The conditions of the problem when finding the diagonal axial section of the cylinder may be different. Carefully read the text of a task, select the known data.
The base radius and height of a cylinderIf your problem is known to such factors as the radius of the cylinder and its height, then based on this, find the diagonal. Since the axial section is a rectangle with sides that equal the height of the cylinder and the diameter at the base, then diagonal sections - is the hypotenuse of right triangles forming the axial section. The legs in this case are the base radius and height of the cylinder. By the Pythagorean theorem (c2 = a2 + b2) find the diagonal axis of the cross section:D = √〖(4R〗^2+H^2) where D is the diagonal axial section of the cylinder, R is the base radius, H – height of the cylinder.
The base diameter and the height of the cylinderIf the task of the diameter and height of cylinder are equal, then in front of you is an axial section in the form of a square, the only difference of this condition from the previous in that you will need to split into 2 base diameter. Continue to act in accordance with the Pythagorean theorem, as in the previous problem.
The height and the surface area of a cylinderRead carefully the conditions of the problem, with a known height and area must be the hidden data, for example, the caveat that the height is greater than the base radius 8 cm In this case, find the radius of this square, then use the radius calculate height, then the Pythagorean theorem – the diameter of the axial section:Sp = 2πRH+2nr^2 , where Sp is the surface area of the cylinder.Print out the formula for finding the height using the surface area of a cylinder, remember that the condition H = 8R.H = (Sp - 2nr^2) / 2nr.
Depicting a drawing on paper, try to use as much of the sheet size for the image cylinder. Than stronger and bigger the drawing, the will be presented the solution to the problem.
Advice 2: How to find a life-size section
Properties of figures in space involved in this section of geometry, as geometry of space. The basic method for solving problems in solid geometry is a method of cross-section polyhedra. It allows you to correctly build the cross-section of the polyhedra and to determine the species of these sections.
The definition of the cross-section of any shape, that is, the actual size of this cross-section, often assumed in formulating the tasks of building a sloping section.
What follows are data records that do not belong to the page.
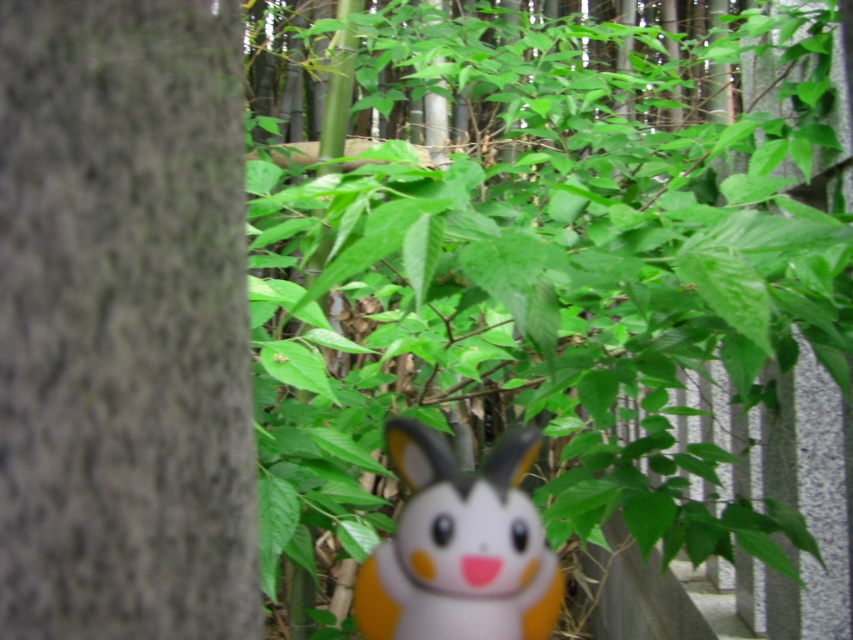 You are holding a ruler and want to measure the gray rough bark at center and the orange matte plush toy at center in the image. Which object would require a longer ruler to measure its height?

The orange matte plush toy at center is larger than the gray rough bark at center, so you would need a longer ruler to measure its height.

You are a child who wants to place the orange matte plush toy at center closer to the gray rough bark at center. How far apart are they currently?

The gray rough bark at center and orange matte plush toy at center are 3.42 feet apart from each other, so they are currently 3.42 feet apart. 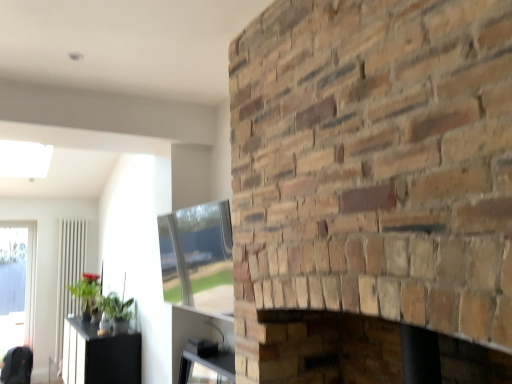 This screenshot has height=384, width=512. What do you see at coordinates (369, 184) in the screenshot? I see `natural stone fireplace at center` at bounding box center [369, 184].

Where is `black glossy table at lower left`? Image resolution: width=512 pixels, height=384 pixels. black glossy table at lower left is located at coordinates (99, 355).

Describe the element at coordinates (99, 355) in the screenshot. Image resolution: width=512 pixels, height=384 pixels. I see `black glossy table at lower left` at that location.

Where is `transparent glass door at left`? The image size is (512, 384). transparent glass door at left is located at coordinates (17, 284).

You are a GUI agent. You are given a task and a screenshot of the screen. Output one action in this format:
    pyautogui.click(x=<x>, y=<y>)
    Task: Click on the green leafy plant at lower left, the first plant when ordered from front to back
    The width and height of the screenshot is (512, 384).
    Given the screenshot: What is the action you would take?
    (115, 307)

Does green leafy plant at lower left, the first plant when ordered from front to back, turn towards natural stone fireplace at center?

No, green leafy plant at lower left, the first plant when ordered from front to back, does not turn towards natural stone fireplace at center.

From the image's perspective, which is above, green leafy plant at lower left, the first plant when ordered from front to back, or natural stone fireplace at center?

natural stone fireplace at center appears higher in the image.

From the image's perspective, would you say white glossy radiator at left is shown under black glossy table at lower left?

No.

Who is shorter, white glossy radiator at left or black glossy table at lower left?

With less height is black glossy table at lower left.

Considering the relative sizes of white glossy radiator at left and black glossy table at lower left in the image provided, is white glossy radiator at left thinner than black glossy table at lower left?

Yes.

Is white glossy radiator at left not near black glossy table at lower left?

Indeed, white glossy radiator at left is not near black glossy table at lower left.

From the image's perspective, is transparent glass door at left located above natural stone fireplace at center?

No, from the image's perspective, transparent glass door at left is not over natural stone fireplace at center.

In terms of width, does transparent glass door at left look wider or thinner when compared to natural stone fireplace at center?

transparent glass door at left is thinner than natural stone fireplace at center.

Is transparent glass door at left not close to natural stone fireplace at center?

That's right, there is a large distance between transparent glass door at left and natural stone fireplace at center.

Measure the distance from transparent glass door at left to natural stone fireplace at center.

transparent glass door at left and natural stone fireplace at center are 5.84 meters apart from each other.

Relative to transparent glass door at left, is green matte plant at left, the first plant positioned from the back, in front or behind?

green matte plant at left, the first plant positioned from the back, is in front of transparent glass door at left.

Could you tell me if green matte plant at left, the 1th plant from the left, is facing transparent glass door at left?

No, green matte plant at left, the 1th plant from the left, is not turned towards transparent glass door at left.

Is point (96, 283) positioned before point (7, 265)?

That is True.

Considering the sizes of objects green matte plant at left, the 1th plant from the left, and transparent glass door at left in the image provided, who is thinner, green matte plant at left, the 1th plant from the left, or transparent glass door at left?

transparent glass door at left is thinner.

Based on the photo, is dark gray fabric swivel chair at lower left spatially inside black glossy table at lower left, or outside of it?

dark gray fabric swivel chair at lower left is outside black glossy table at lower left.

Which object is thinner, dark gray fabric swivel chair at lower left or black glossy table at lower left?

Thinner between the two is dark gray fabric swivel chair at lower left.

From the image's perspective, is dark gray fabric swivel chair at lower left located beneath black glossy table at lower left?

Yes, from the image's perspective, dark gray fabric swivel chair at lower left is beneath black glossy table at lower left.

What are the coordinates of `table in front of the transparent glass door at left` in the screenshot? It's located at (99, 355).

From the image's perspective, which is above, black glossy table at lower left or transparent glass door at left?

transparent glass door at left, from the image's perspective.

Are black glossy table at lower left and transparent glass door at left making contact?

No, black glossy table at lower left is not making contact with transparent glass door at left.

Identify the location of screen door below the natural stone fireplace at center (from the image's perspective). The image size is (512, 384). (69, 274).

Does point (61, 263) appear closer or farther from the camera than point (344, 60)?

Point (61, 263) is farther from the camera than point (344, 60).

Is white glossy radiator at left inside or outside of natural stone fireplace at center?

white glossy radiator at left cannot be found inside natural stone fireplace at center.

Between white glossy radiator at left and natural stone fireplace at center, which one has more height?

With more height is white glossy radiator at left.

There is a natural stone fireplace at center. At what (x,y) coordinates should I click in order to perform the action: click on the 2nd plant below it (from a real-world perspective). Please return your answer as a coordinate pair (x, y). The width and height of the screenshot is (512, 384). Looking at the image, I should click on (115, 307).

Find the location of a particular element. screen door above the black glossy table at lower left (from the image's perspective) is located at coordinates (69, 274).

Estimate the real-world distances between objects in this image. Which object is closer to white glossy radiator at left, green leafy plant at lower left, the second plant in the back-to-front sequence, or natural stone fireplace at center?

Among the two, green leafy plant at lower left, the second plant in the back-to-front sequence, is located nearer to white glossy radiator at left.

Looking at this image, from the image, which object appears to be nearer to green matte plant at left, the first plant positioned from the back, natural stone fireplace at center or white glossy radiator at left?

white glossy radiator at left lies closer to green matte plant at left, the first plant positioned from the back, than the other object.

From the picture: Estimate the real-world distances between objects in this image. Which object is further from black glossy table at lower left, white glossy radiator at left or green matte plant at left, the 2th plant viewed from the right?

white glossy radiator at left lies further to black glossy table at lower left than the other object.

Looking at the image, which one is located further to transparent glass door at left, white glossy radiator at left or black glossy table at lower left?

The object further to transparent glass door at left is black glossy table at lower left.

Looking at the image, which one is located closer to black glossy table at lower left, white glossy radiator at left or green leafy plant at lower left, acting as the 1th plant starting from the right?

green leafy plant at lower left, acting as the 1th plant starting from the right, is closer to black glossy table at lower left.

From the image, which object appears to be nearer to transparent glass door at left, dark gray fabric swivel chair at lower left or white glossy radiator at left?

Based on the image, white glossy radiator at left appears to be nearer to transparent glass door at left.

When comparing their distances from natural stone fireplace at center, does green matte plant at left, the 1th plant from the left, or dark gray fabric swivel chair at lower left seem further?

→ dark gray fabric swivel chair at lower left lies further to natural stone fireplace at center than the other object.

Considering their positions, is natural stone fireplace at center positioned further to dark gray fabric swivel chair at lower left than green matte plant at left, the first plant positioned from the back?

natural stone fireplace at center lies further to dark gray fabric swivel chair at lower left than the other object.

Where is `window that lies between white glossy radiator at left and dark gray fabric swivel chair at lower left from top to bottom`? The image size is (512, 384). window that lies between white glossy radiator at left and dark gray fabric swivel chair at lower left from top to bottom is located at coordinates (17, 284).

The image size is (512, 384). I want to click on swivel chair between transparent glass door at left and green leafy plant at lower left, the first plant when ordered from front to back, so click(x=17, y=366).

Locate an element on the screen. Image resolution: width=512 pixels, height=384 pixels. swivel chair between natural stone fireplace at center and transparent glass door at left from front to back is located at coordinates (17, 366).

The width and height of the screenshot is (512, 384). I want to click on swivel chair located between black glossy table at lower left and transparent glass door at left in the depth direction, so click(x=17, y=366). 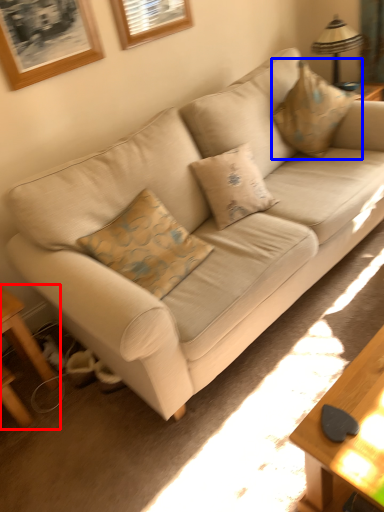 Question: Which of the following is the farthest to the observer, table (highlighted by a red box) or throw pillow (highlighted by a blue box)?

Choices:
 (A) table
 (B) throw pillow

Answer: (B) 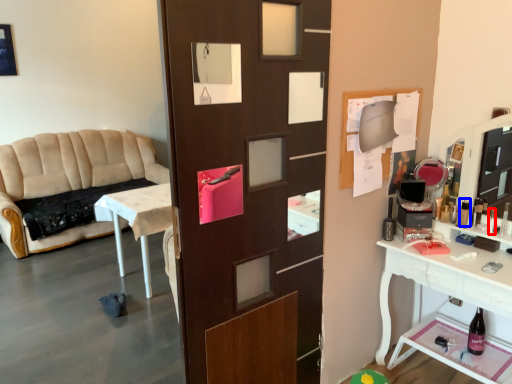 Question: Which object is closer to the camera taking this photo, toiletry (highlighted by a red box) or toiletry (highlighted by a blue box)?

Choices:
 (A) toiletry
 (B) toiletry

Answer: (A) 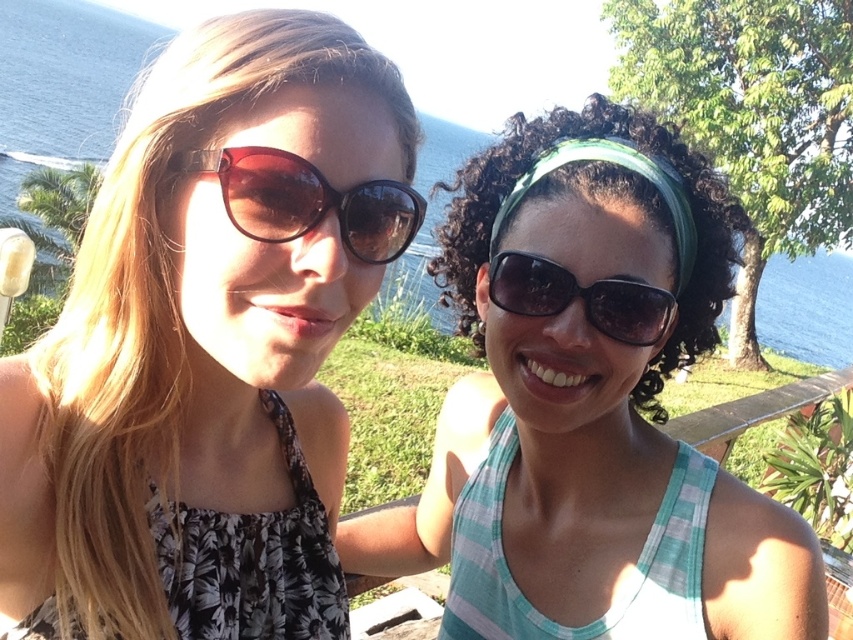 Question: Does matte black sunglasses at left appear over green plaid tank top at center?

Choices:
 (A) yes
 (B) no

Answer: (A)

Question: Considering the relative positions of matte black sunglasses at left and sunglasses at center in the image provided, where is matte black sunglasses at left located with respect to sunglasses at center?

Choices:
 (A) left
 (B) right

Answer: (A)

Question: Which of the following is the farthest from the observer?

Choices:
 (A) matte black sunglasses at left
 (B) green plaid tank top at center

Answer: (B)

Question: Which point is closer to the camera?

Choices:
 (A) pos(292,214)
 (B) pos(83,413)
 (C) pos(473,593)

Answer: (A)

Question: In this image, where is matte black sunglasses at left located relative to sunglasses at center?

Choices:
 (A) right
 (B) left

Answer: (B)

Question: Which is nearer to the sunglasses at center?

Choices:
 (A) green plaid tank top at center
 (B) brown glossy sunglasses at left
 (C) matte black sunglasses at left

Answer: (B) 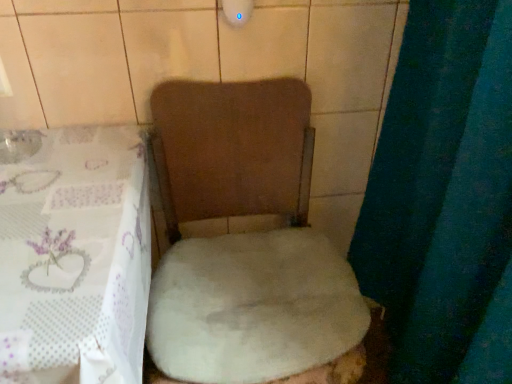 Question: Is the surface of white fluffy toilet at center in direct contact with white sheer tablecloth at lower left?

Choices:
 (A) no
 (B) yes

Answer: (A)

Question: Is white fluffy toilet at center wider than white sheer tablecloth at lower left?

Choices:
 (A) yes
 (B) no

Answer: (B)

Question: Is white fluffy toilet at center to the right of white sheer tablecloth at lower left from the viewer's perspective?

Choices:
 (A) yes
 (B) no

Answer: (A)

Question: Is white fluffy toilet at center thinner than white sheer tablecloth at lower left?

Choices:
 (A) no
 (B) yes

Answer: (B)

Question: From a real-world perspective, is white fluffy toilet at center on top of white sheer tablecloth at lower left?

Choices:
 (A) yes
 (B) no

Answer: (A)

Question: From a real-world perspective, is white fluffy rug at center above or below white fluffy toilet at center?

Choices:
 (A) above
 (B) below

Answer: (A)

Question: Considering the positions of white fluffy rug at center and white fluffy toilet at center in the image, is white fluffy rug at center wider or thinner than white fluffy toilet at center?

Choices:
 (A) thin
 (B) wide

Answer: (A)

Question: Is white fluffy rug at center inside the boundaries of white fluffy toilet at center, or outside?

Choices:
 (A) outside
 (B) inside

Answer: (B)

Question: From the image's perspective, is white fluffy rug at center positioned above or below white fluffy toilet at center?

Choices:
 (A) below
 (B) above

Answer: (B)

Question: Does point (356, 367) appear closer or farther from the camera than point (49, 283)?

Choices:
 (A) closer
 (B) farther

Answer: (B)

Question: Is white fluffy toilet at center spatially inside white sheer tablecloth at lower left, or outside of it?

Choices:
 (A) outside
 (B) inside

Answer: (A)

Question: Considering their positions, is white fluffy toilet at center located in front of or behind white sheer tablecloth at lower left?

Choices:
 (A) front
 (B) behind

Answer: (B)

Question: Considering the positions of white fluffy toilet at center and white sheer tablecloth at lower left in the image, is white fluffy toilet at center wider or thinner than white sheer tablecloth at lower left?

Choices:
 (A) wide
 (B) thin

Answer: (B)

Question: Considering the positions of white sheer tablecloth at lower left and white fluffy toilet at center in the image, is white sheer tablecloth at lower left bigger or smaller than white fluffy toilet at center?

Choices:
 (A) small
 (B) big

Answer: (B)

Question: Visually, is white sheer tablecloth at lower left positioned to the left or to the right of white fluffy toilet at center?

Choices:
 (A) right
 (B) left

Answer: (B) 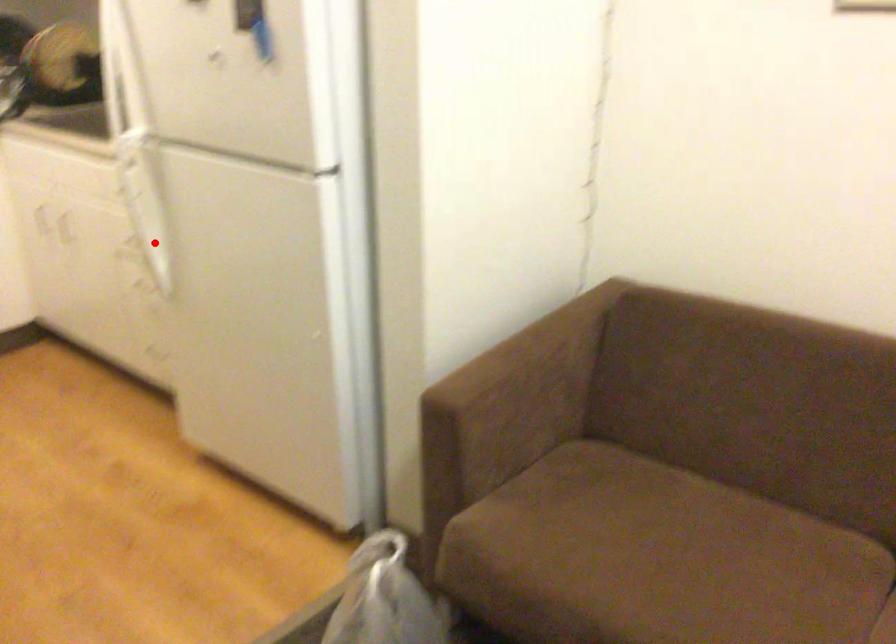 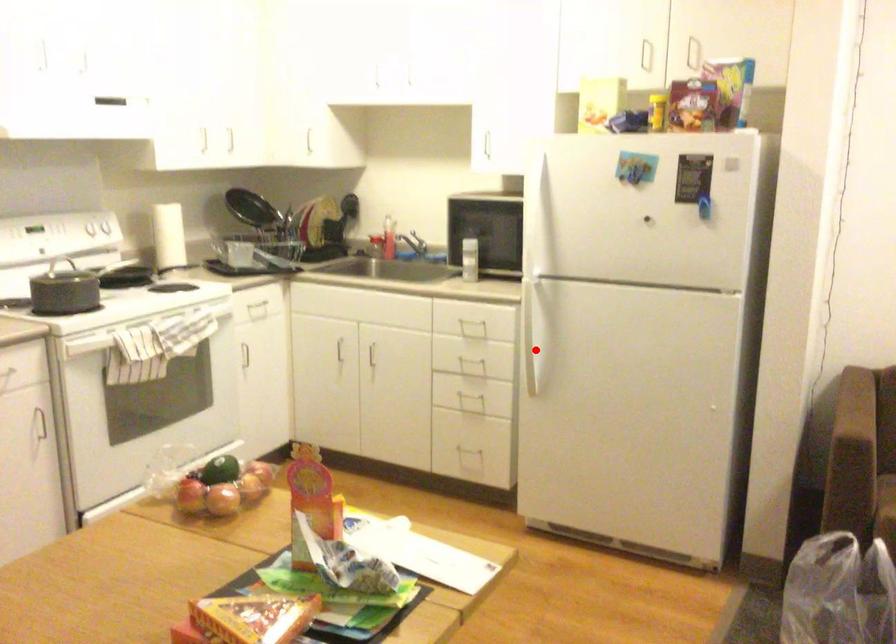 I am providing you with two images of the same scene from different viewpoints. A red point is marked on the first image and another point is marked on the second image. Are the points marked in image1 and image2 representing the same 3D position?

Yes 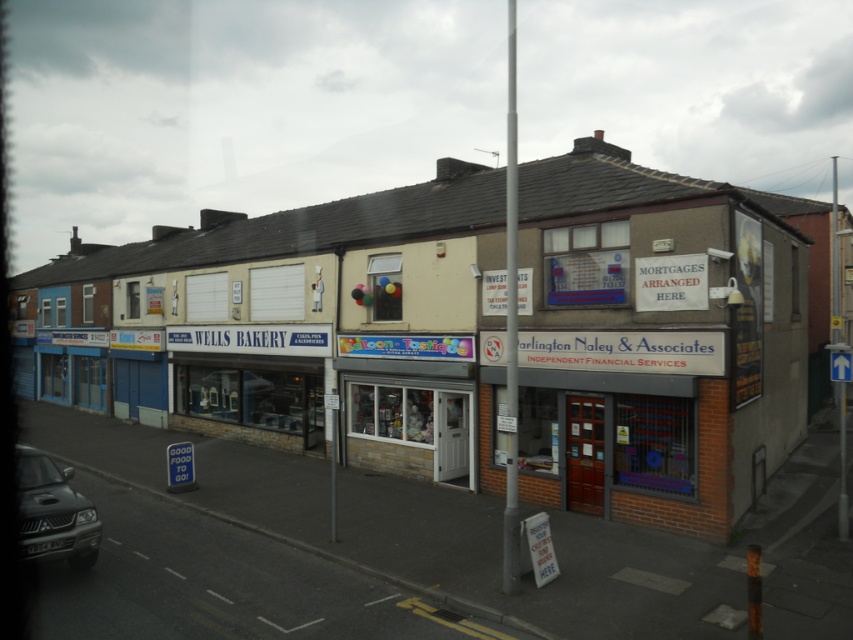 Question: Which point appears farthest from the camera in this image?

Choices:
 (A) (73, 506)
 (B) (512, 525)

Answer: (A)

Question: Which of the following is the closest to the observer?

Choices:
 (A) (68, 509)
 (B) (505, 584)

Answer: (B)

Question: Does matte black car at lower left have a larger size compared to metallic pole at center?

Choices:
 (A) yes
 (B) no

Answer: (B)

Question: In this image, where is matte black car at lower left located relative to metallic pole at center?

Choices:
 (A) right
 (B) left

Answer: (B)

Question: Which object is farther from the camera taking this photo?

Choices:
 (A) metallic pole at center
 (B) matte black car at lower left

Answer: (A)

Question: Does matte black car at lower left appear over metallic pole at center?

Choices:
 (A) yes
 (B) no

Answer: (B) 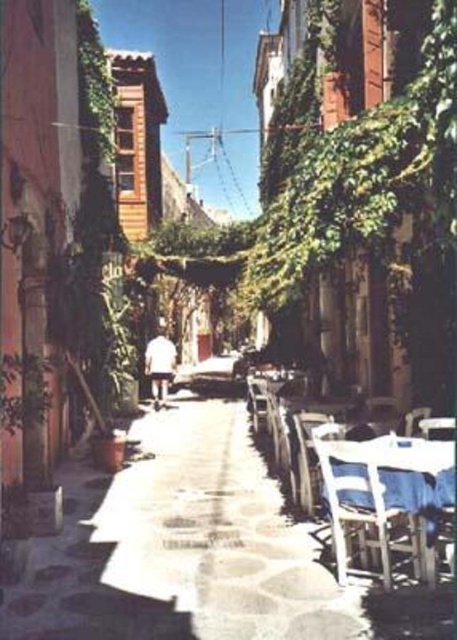 Question: Is white matte shirt at center above white plastic chair at lower right?

Choices:
 (A) no
 (B) yes

Answer: (B)

Question: Which is farther from the white matte shirt at center?

Choices:
 (A) white plastic chair at center
 (B) white plastic chair at lower right
 (C) wooden table at lower right

Answer: (C)

Question: Can you confirm if wooden table at lower right is positioned below white matte shirt at center?

Choices:
 (A) yes
 (B) no

Answer: (A)

Question: Can you confirm if wooden table at lower right is positioned to the right of white plastic chair at center?

Choices:
 (A) yes
 (B) no

Answer: (A)

Question: Estimate the real-world distances between objects in this image. Which object is closer to the white plastic chair at center?

Choices:
 (A) wooden table at lower right
 (B) white plastic chair at lower right
 (C) white matte shirt at center

Answer: (B)

Question: Estimate the real-world distances between objects in this image. Which object is closer to the wooden table at lower right?

Choices:
 (A) white plastic chair at lower right
 (B) white matte shirt at center
 (C) white plastic chair at center

Answer: (C) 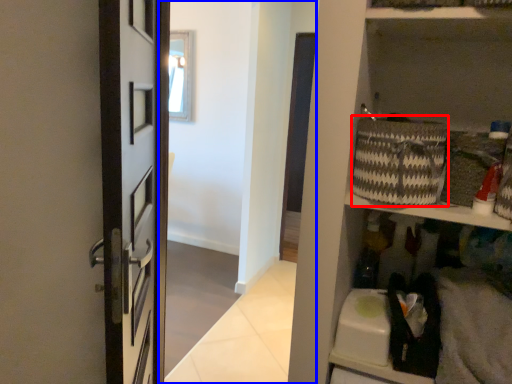 Question: Which of the following is the closest to the observer, basket (highlighted by a red box) or corridor (highlighted by a blue box)?

Choices:
 (A) basket
 (B) corridor

Answer: (A) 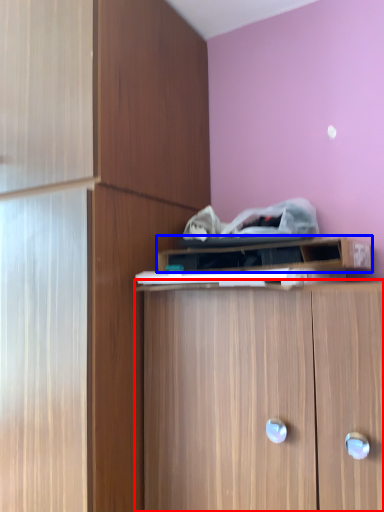 Question: Which object appears farthest to the camera in this image, cabinetry (highlighted by a red box) or cabinetry (highlighted by a blue box)?

Choices:
 (A) cabinetry
 (B) cabinetry

Answer: (B) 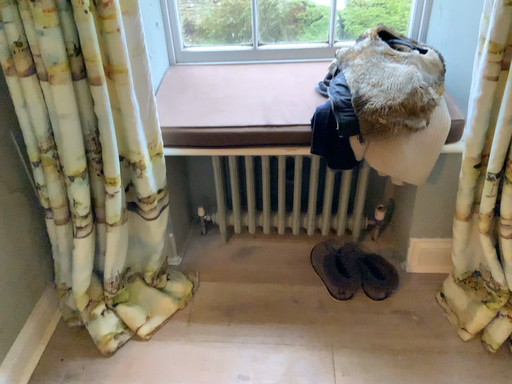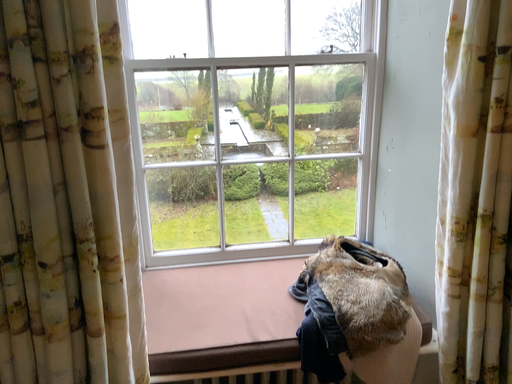 Question: Which way did the camera rotate in the video?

The oblique section should be called front-secant projective plane. And build it life-size enough to perform several actions.
With a ruler and pencil, draw in figure 3 the projections – front view, top view and side view. The main projection in the front view show the path that is front-projecting section plane, draw a sloping line.
On an incline direct select main points: points of entry section and exit section. If a figure is a rectangle, the points of entry and exit will be one. If a figure is a prism, then the number of points is doubled. Two points define the entry into and figure out. The other two identify points on the sides of the prism.
At an arbitrary distance guide line parallel to the front projecting section plane. Then, from the points located on the axis of the main view, swipe to the auxiliary line perpendicular to the inclined straight line until they intersect with the parallel axis. Thus you will get the projection of the points of the shape in the new coordinate system.
To determine the width of the figure, lower straight from the main point of view the figure of top view. Indicate the appropriate indices of the projection points at each intersection of a line and a shape. For example, if point a belongs to the mind of the figure the points A’ and A” belong to projective planes.
Put in the new coordinate system the distance that is formed between the vertical projections of the main points. The figure, which is obtained as the result of development, and is a natural value of the inclined section.